Mais Google est plus au soleil, à Mountain View dans la Silicon Valley et l’essentiel des effectifs de Microsoft (en R&D) sont au Nord : dans la pluvieuse région de Seattle, quand ce n’est pas dans le grand froid de Fargo dans le North Dakota (pours les équipes de l’ex Great Plains). Mais si aujourd’hui, Google semble avoir largement le vent en poupe, Microsoft continue encore d’attirer du (très beau) monde!

Par contre, une différence de taille: avec ses 76000 collaborateurs, Microsoft n’évite malheureusement pas la bureaucratisation de son fonctionnement, phénomène qui n’a pas encore touché Google et ses 11000 et quelques personnes, surtout dans ses équipes de développement.
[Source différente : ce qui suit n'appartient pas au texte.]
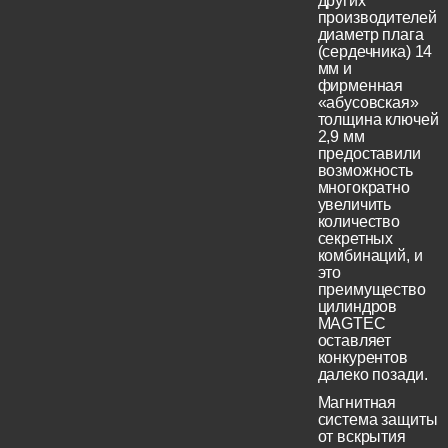
других
производителей
диаметр плага
(сердечника) 14
мм и
фирменная
«абусовская»
толщина ключей
2,9 мм
предоставили
возможность
многократно
увеличить
количество
секретных
комбинаций, и
это
преимущество
цилиндров
MAGTEC
оставляет
конкурентов
далеко позади.
Магнитная
система защиты
от вскрытия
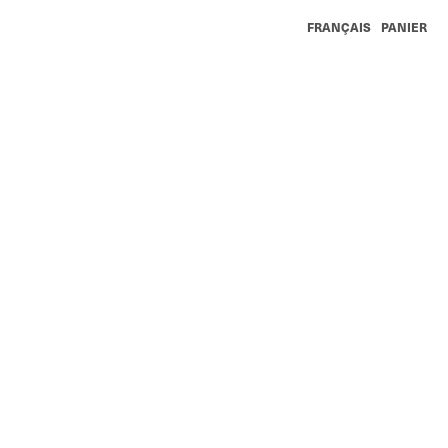
FRANÇAIS
PANIER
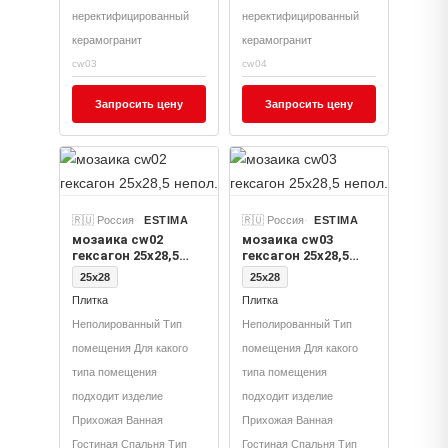
неректифицированный
неректифицированный
керамогранит
керамогранит
cw03
cw04
Запросить цену
Запросить цену
🇷🇺 Россия
ESTIMA
🇷🇺 Россия
ESTIMA
мозаика cw02
мозаика cw03
гексагон 25x28,5
гексагон 25x28,5
непол.
непол.
25x28
25x28
Плитка
Плитка
Неполированный Тип
Неполированный Тип
помещения Для какого
помещения Для какого
типа помещения
типа помещения
подходит изделие
подходит изделие
Прихожая Ванная
Прихожая Ванная
Гостиная Спальня Тип
Гостиная Спальня Тип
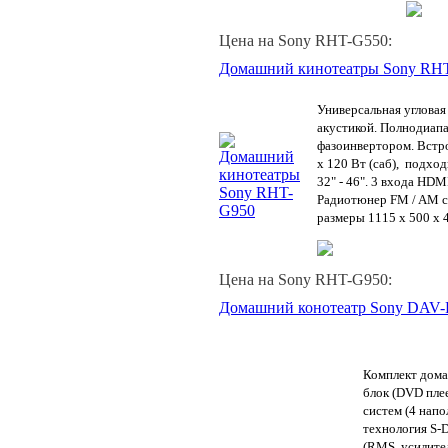
Цена на Sony RHT-G550:
Домашний кинотеатры Sony RH
Универсальная угловая
акустикой. Полнодиапа
фазоинвертором. Встр
х 120 Вт (саб), подхо
32" - 46". 3 входа HDM
Радиотюнер FM / AM с
размеры 1115 x 500 x 
Цена на Sony RHT-G950:
Домашний конотеатр Sony DAV
Комплект дома
блок (DVD плее
систем (4 напо
технология S-
(RMS, усилите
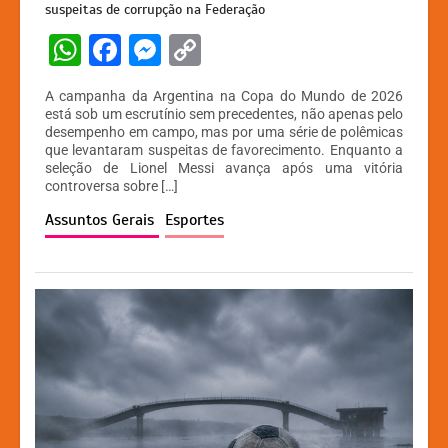
suspeitas de corrupção na Federação
W
F
M
C
h
a
e
o
A campanha da Argentina na Copa do Mundo de 2026
at
c
s
p
está sob um escrutínio sem precedentes, não apenas pelo
desempenho em campo, mas por uma série de polêmicas
s
e
s
y
que levantaram suspeitas de favorecimento. Enquanto a
A
b
e
Li
seleção de Lionel Messi avança após uma vitória
controversa sobre […]
p
o
n
n
Assuntos Gerais
Esportes
p
o
g
k
k
er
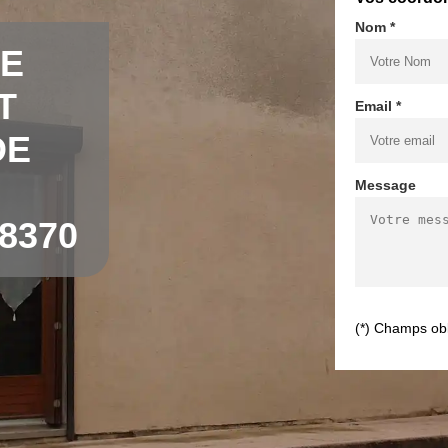
Nom *
DE
T
Email *
DE
Message
8370
(*) Champs obl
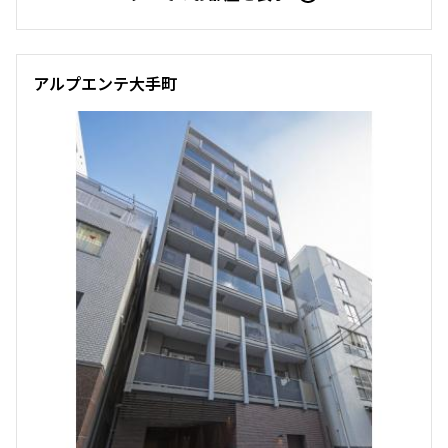
アルプエンテ大手町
Relations institutionnelles

Il a fallut 20 ans à Microsoft pour se lancer dans des actions de lobbying actives, notamment à Washington DC. Et 8 ans pour Google qui a par exemple démarré des recrutements de lobbyistes en Europe en 2006.

La leçon de Microsoft a été bien apprise, souvent à leurs dépends respectifs. Aux USA et en Europe, les procédures antitrust, démarrées en 1990 avec la FTC puis relayées par le procès antitrust du DOJ on marqué les quinze dernières années de l’histoire de Microsoft. Ils sont tout de même passés près d’un démantèlement en 2000-2001, et ces différentes affaires antitrust ont coûté au total au bas mot environ $10B, principalement sous la forme d’accords à l’amiable avec des concurrents (Sun, AOL, Real Networks, Novell, etc) ou avec des Etats des USA et d’amendes Européennes.
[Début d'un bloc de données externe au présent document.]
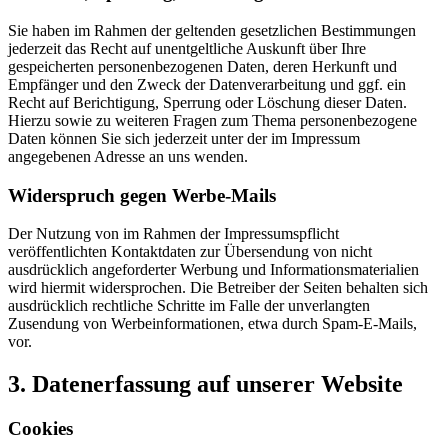
Sie haben im Rahmen der geltenden gesetzlichen Bestimmungen
jederzeit das Recht auf unentgeltliche Auskunft über Ihre
gespeicherten personenbezogenen Daten, deren Herkunft und
Empfänger und den Zweck der Datenverarbeitung und ggf. ein
Recht auf Berichtigung, Sperrung oder Löschung dieser Daten.
Hierzu sowie zu weiteren Fragen zum Thema personenbezogene
Daten können Sie sich jederzeit unter der im Impressum
angegebenen Adresse an uns wenden.
Widerspruch gegen Werbe-Mails
Der Nutzung von im Rahmen der Impressumspflicht
veröffentlichten Kontaktdaten zur Übersendung von nicht
ausdrücklich angeforderter Werbung und Informationsmaterialien
wird hiermit widersprochen. Die Betreiber der Seiten behalten sich
ausdrücklich rechtliche Schritte im Falle der unverlangten
Zusendung von Werbeinformationen, etwa durch Spam-E-Mails,
vor.
3. Datenerfassung auf unserer Website
Cookies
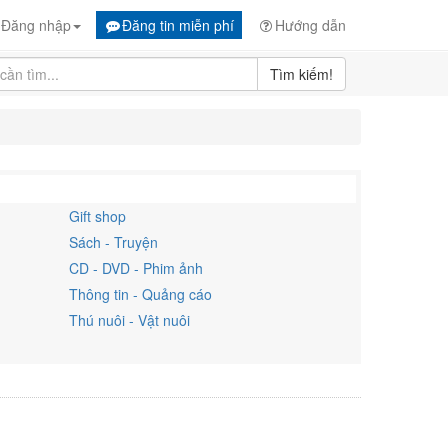
Đăng nhập
Đăng tin miễn phí
Hướng dẫn
Tìm kiếm!
Gift shop
Sách - Truyện
CD - DVD - Phim ảnh
Thông tin - Quảng cáo
Thú nuôi - Vật nuôi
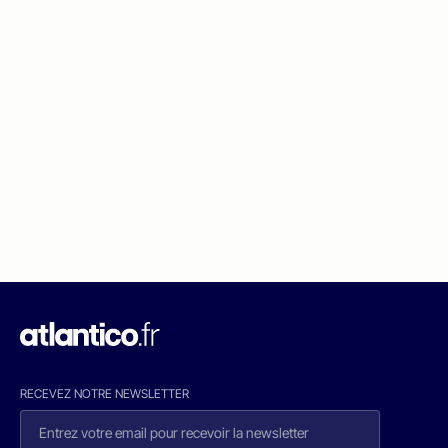
RECEVEZ NOTRE NEWSLETTER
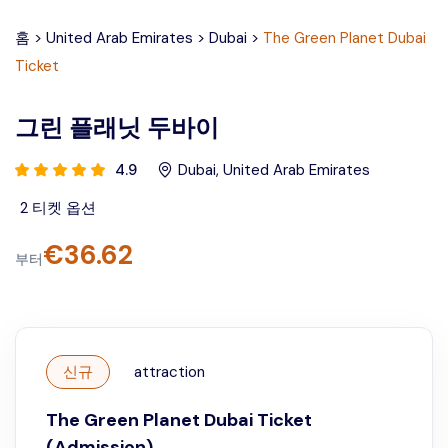
홈
>
United Arab Emirates
>
Dubai
>
The Green Planet Dubai
Ticket
그린 플래닛 두바이
4.9
Dubai
,
United Arab Emirates
2
티켓 옵션
€
36.62
부터
신규
attraction
The Green Planet Dubai Ticket
(Admission)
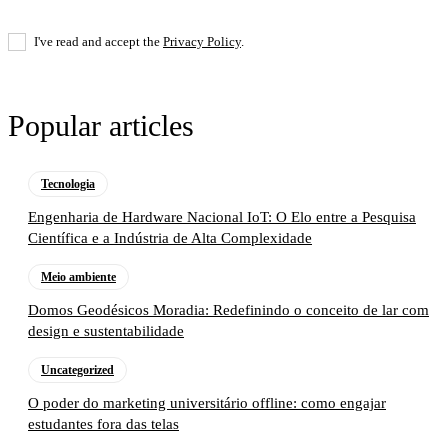
I've read and accept the
Privacy Policy
.
Popular articles
Tecnologia
Engenharia de Hardware Nacional IoT: O Elo entre a Pesquisa
Científica e a Indústria de Alta Complexidade
Meio ambiente
Domos Geodésicos Moradia: Redefinindo o conceito de lar com
design e sustentabilidade
Uncategorized
O poder do marketing universitário offline: como engajar
estudantes fora das telas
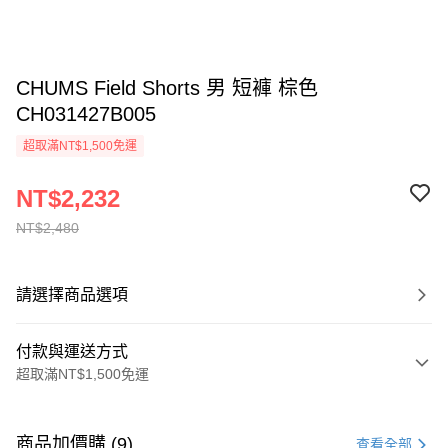
CHUMS Field Shorts 男 短褲 棕色
CH031427B005
超取滿NT$1,500免運
NT$2,232
NT$2,480
請選擇商品選項
付款與運送方式
超取滿NT$1,500免運
付款方式
信用卡一次付款
商品加價購 (9)
查看全部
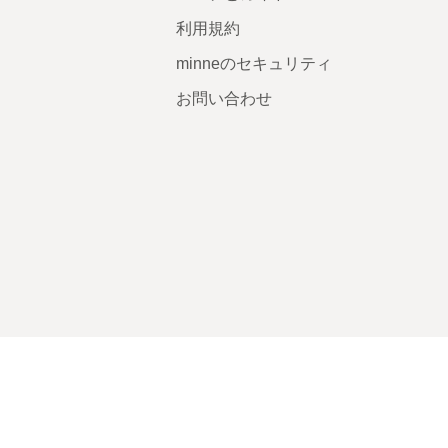
利用規約
minneのセキュリティ
お問い合わせ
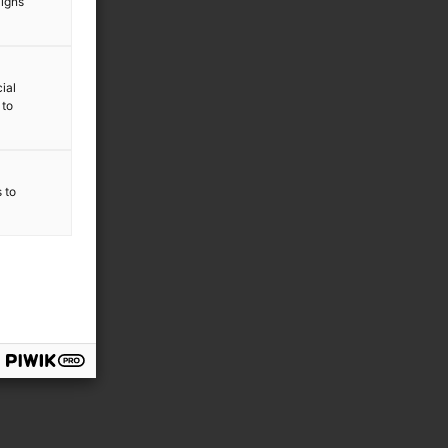
aigns
ial
 to
s to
Chez Google, les ennuis ont commencé récemment, en 2005/2006 et ont surtout concerné ses relations avec la propriété intellectuelle et le droit d’auteur, mais dans des différents avec d’autres entreprises privées. Que ce soit avec la presse écrite en Belgique (qui a obtenu son déréférencement du moteur de recherche de Google, ce qui soit-dit en passant est une bien belle erreur de la part de ces médias), avec certains pays qui voyaient d’un mauvais oeil l’émergence de Google Books, ou avec les ayants droits du cinéma et de la télévision avec le service YouTube.
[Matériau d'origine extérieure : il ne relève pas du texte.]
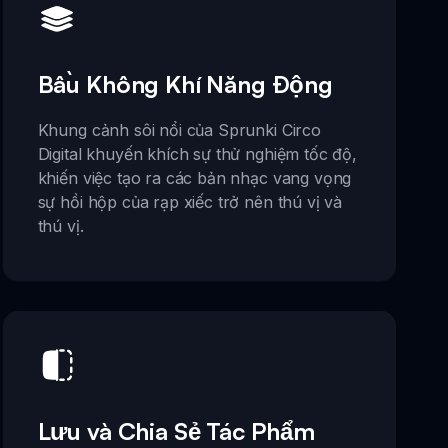
Bầu Không Khí Năng Động
Khung cảnh sôi nổi của Sprunki Circo
Digital khuyến khích sự thử nghiệm tốc độ,
khiến việc tạo ra các bản nhạc vang vọng
sự hồi hộp của rạp xiếc trở nên thú vị và
thú vị.
Lưu và Chia Sẻ Tác Phẩm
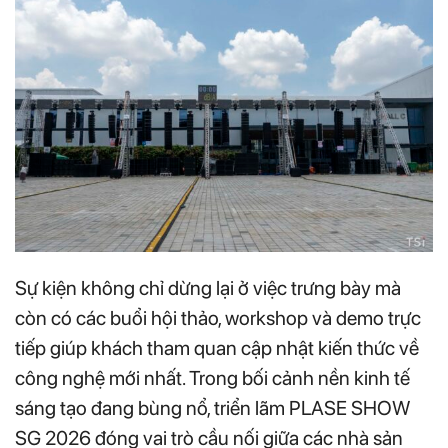
Sự kiện không chỉ dừng lại ở việc trưng bày mà
còn có các buổi hội thảo, workshop và demo trực
tiếp giúp khách tham quan cập nhật kiến thức về
công nghệ mới nhất. Trong bối cảnh nền kinh tế
sáng tạo đang bùng nổ, triển lãm PLASE SHOW
SG 2026 đóng vai trò cầu nối giữa các nhà sản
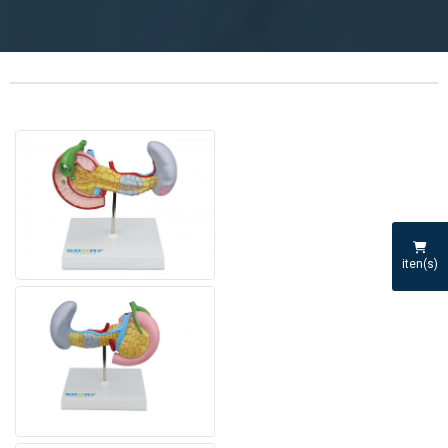
iten(s)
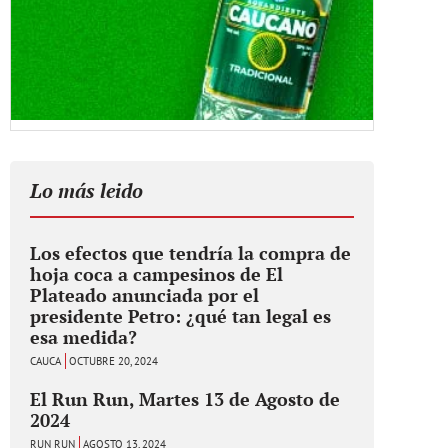
Lo más leido
Los efectos que tendría la compra de
hoja coca a campesinos de El
Plateado anunciada por el
presidente Petro: ¿qué tan legal es
esa medida?
CAUCA
OCTUBRE 20, 2024
El Run Run, Martes 13 de Agosto de
2024
RUN RUN
AGOSTO 13, 2024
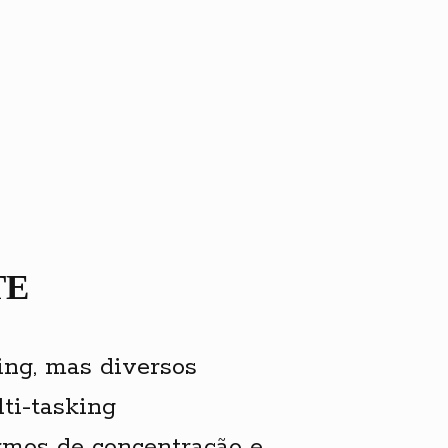
TE
ing, mas diversos
ti-tasking
rmos de concentração e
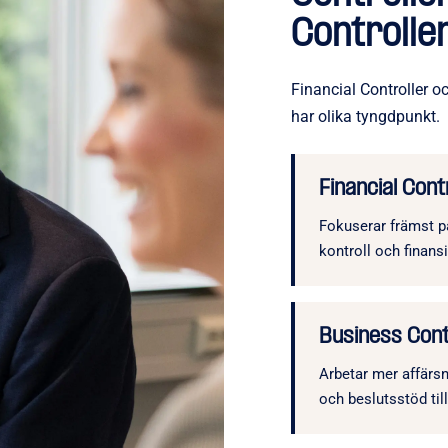
Controlle
Financial Controller o
har olika tyngdpunkt.
Financial Cont
Fokuserar främst på
kontroll och finansi
Business Cont
Arbetar mer affärs
och beslutsstöd ti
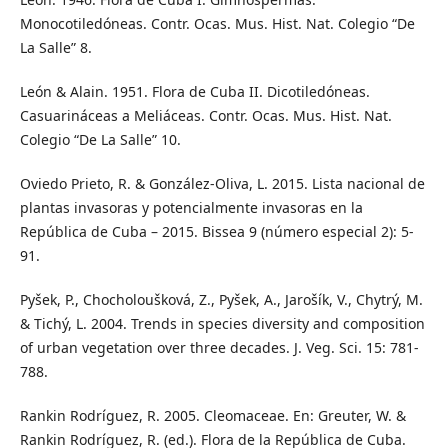
Monocotiledóneas. Contr. Ocas. Mus. Hist. Nat. Colegio “De
La Salle” 8.
León & Alain. 1951. Flora de Cuba II. Dicotiledóneas.
Casuarináceas a Meliáceas. Contr. Ocas. Mus. Hist. Nat.
Colegio “De La Salle” 10.
Oviedo Prieto, R. & González-Oliva, L. 2015. Lista nacional de
plantas invasoras y potencialmente invasoras en la
República de Cuba – 2015. Bissea 9 (número especial 2): 5-
91.
Pyšek, P., Chocholoušková, Z., Pyšek, A., Jarošík, V., Chytrý, M.
& Tichý, L. 2004. Trends in species diversity and composition
of urban vegetation over three decades. J. Veg. Sci. 15: 781-
788.
Rankin Rodríguez, R. 2005. Cleomaceae. En: Greuter, W. &
Rankin Rodríguez, R. (ed.). Flora de la República de Cuba.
Nos deux leaders qui veulent se développer dans les pays émergents comme la Chine sont confrontés au délicat équilibre entre le respect des lois parfois liberticides de ces pays et aux aspirations de liberté et d’exemplarité du reste du monde. Jusqu’à présent, ils ont choisi le respect de ces lois malgré le tollé que cela peut générer. Et ils rentrent dans le mode “dammage control” pour éviter un effet de résonance trop fort dans les pays occidentaux.

La position dominante de Google n’a pas encore eu de répercussions juridiques. Malgré des parts de marché dans le search qui se rapprochent de celles de Windows et Office: plus de 80% au Royaume Uni et en France semble-t-il, et 64% aux USA qui est un marché plus compétitif pour eux. Les ennuis juridiques de Microsoft provenaient d’accusations d’abus de position dominante sur un point récurrent: l’intégration. Que ce soit l’intégration d’Internet Explorer dans Windows (DOJ), de Windows Media Player dans Windows (Commission Européenne) ou les liens entre Windows client et serveur (Commission Européenne). Chez Google, ce risque est moindre du fait de la nature Internet de leur activité. Leurs outils sont disparates et peu intégrés. Et la page d’accueil de Google ne fait pas directement la promotion d’autres services de Google. Cela répond à la fois à une exigence de simplicité, mais relève peut-être également d’une précaution juridique de bon aloi.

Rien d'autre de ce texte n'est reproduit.